>>>

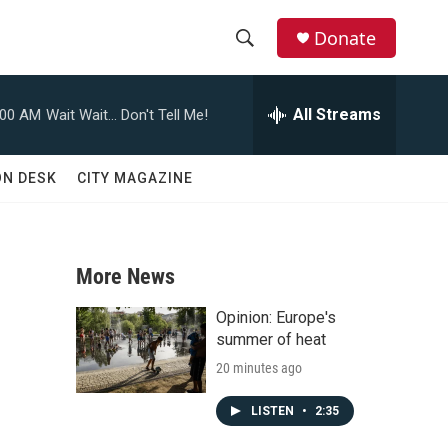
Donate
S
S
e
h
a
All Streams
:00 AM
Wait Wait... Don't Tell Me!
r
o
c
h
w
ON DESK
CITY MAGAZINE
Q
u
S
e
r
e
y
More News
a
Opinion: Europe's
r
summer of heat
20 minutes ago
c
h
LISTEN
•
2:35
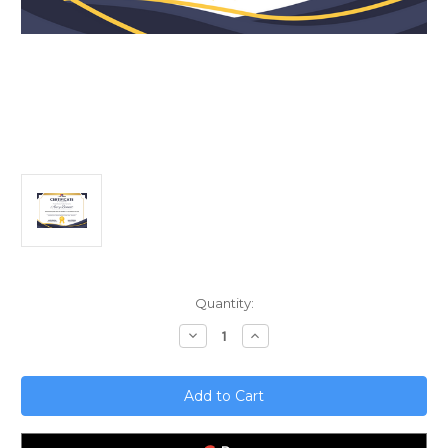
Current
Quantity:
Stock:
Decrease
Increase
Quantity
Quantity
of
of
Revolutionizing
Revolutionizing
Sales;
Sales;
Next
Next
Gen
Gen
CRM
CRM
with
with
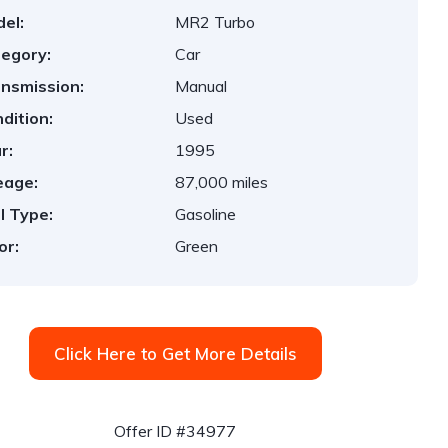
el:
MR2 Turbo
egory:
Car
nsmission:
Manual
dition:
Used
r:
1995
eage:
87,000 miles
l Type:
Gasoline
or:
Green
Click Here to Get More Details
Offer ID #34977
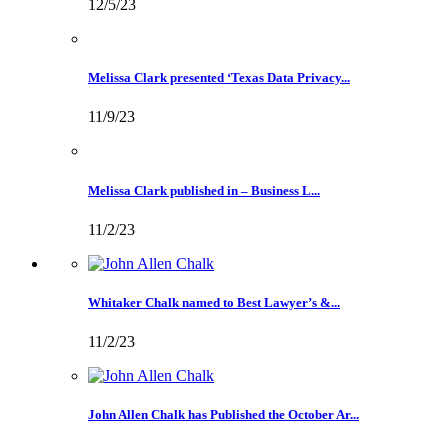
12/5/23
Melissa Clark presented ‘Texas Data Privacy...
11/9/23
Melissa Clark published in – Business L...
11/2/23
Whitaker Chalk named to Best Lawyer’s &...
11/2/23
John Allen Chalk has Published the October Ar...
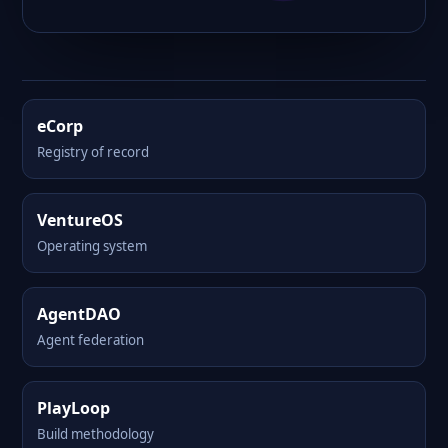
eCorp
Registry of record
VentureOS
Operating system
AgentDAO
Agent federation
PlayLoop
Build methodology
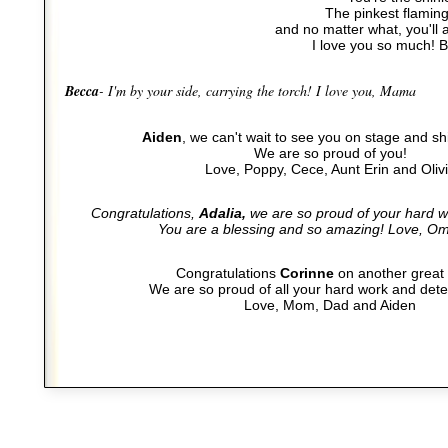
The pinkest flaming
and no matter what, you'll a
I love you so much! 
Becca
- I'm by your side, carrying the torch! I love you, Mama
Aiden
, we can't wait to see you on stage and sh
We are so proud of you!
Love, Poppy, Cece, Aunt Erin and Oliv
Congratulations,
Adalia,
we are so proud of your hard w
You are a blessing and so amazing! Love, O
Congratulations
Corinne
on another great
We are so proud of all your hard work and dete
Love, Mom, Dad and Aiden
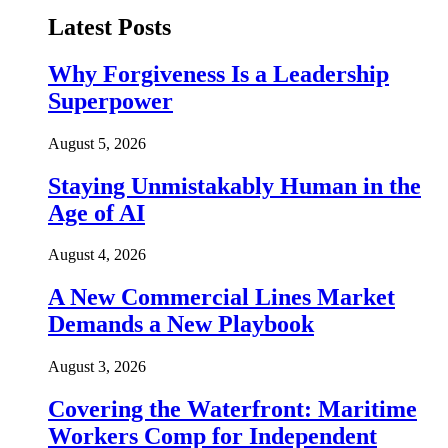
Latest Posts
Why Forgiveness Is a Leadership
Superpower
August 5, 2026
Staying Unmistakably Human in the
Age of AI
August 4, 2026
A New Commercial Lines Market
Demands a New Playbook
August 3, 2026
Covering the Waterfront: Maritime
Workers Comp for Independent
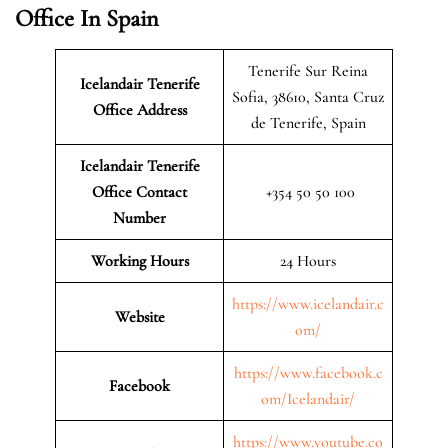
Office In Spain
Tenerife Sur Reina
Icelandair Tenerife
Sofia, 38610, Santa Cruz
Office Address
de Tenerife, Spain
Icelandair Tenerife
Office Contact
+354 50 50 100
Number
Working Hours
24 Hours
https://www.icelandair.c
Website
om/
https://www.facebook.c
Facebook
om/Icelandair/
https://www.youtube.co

<<<
>>>

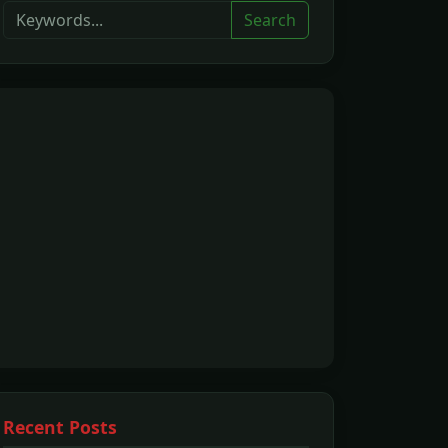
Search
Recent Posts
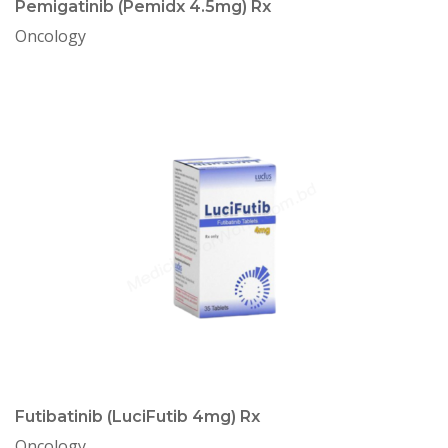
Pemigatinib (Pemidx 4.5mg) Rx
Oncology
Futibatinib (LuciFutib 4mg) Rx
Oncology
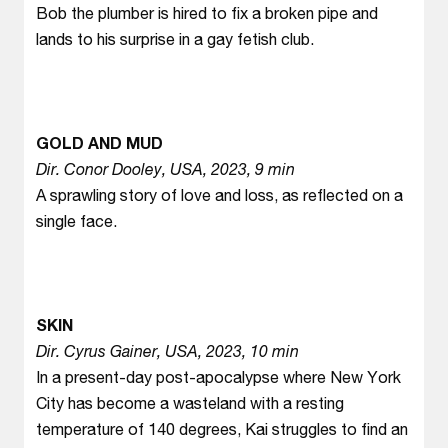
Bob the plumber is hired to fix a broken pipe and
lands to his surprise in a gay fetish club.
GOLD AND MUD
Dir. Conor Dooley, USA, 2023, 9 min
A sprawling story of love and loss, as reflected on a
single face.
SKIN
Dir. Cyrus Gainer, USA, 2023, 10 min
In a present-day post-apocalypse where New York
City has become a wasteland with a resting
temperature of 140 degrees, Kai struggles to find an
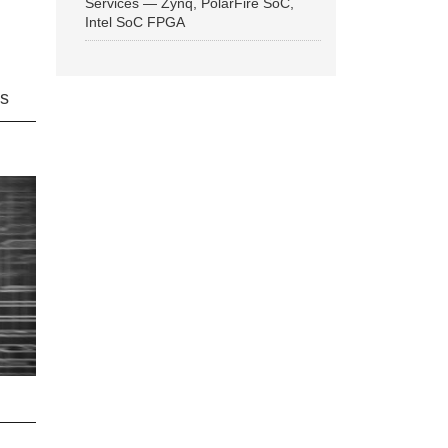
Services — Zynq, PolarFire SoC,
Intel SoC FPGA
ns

<<<

WORK TO BE COMPLETED => Where in the entries above does the word "proud" appear? Copy each line that has it.

EXERCISE ANSWER =>
We are so proud of you!
we are so proud of your hard w
We are so proud of all your hard work and dete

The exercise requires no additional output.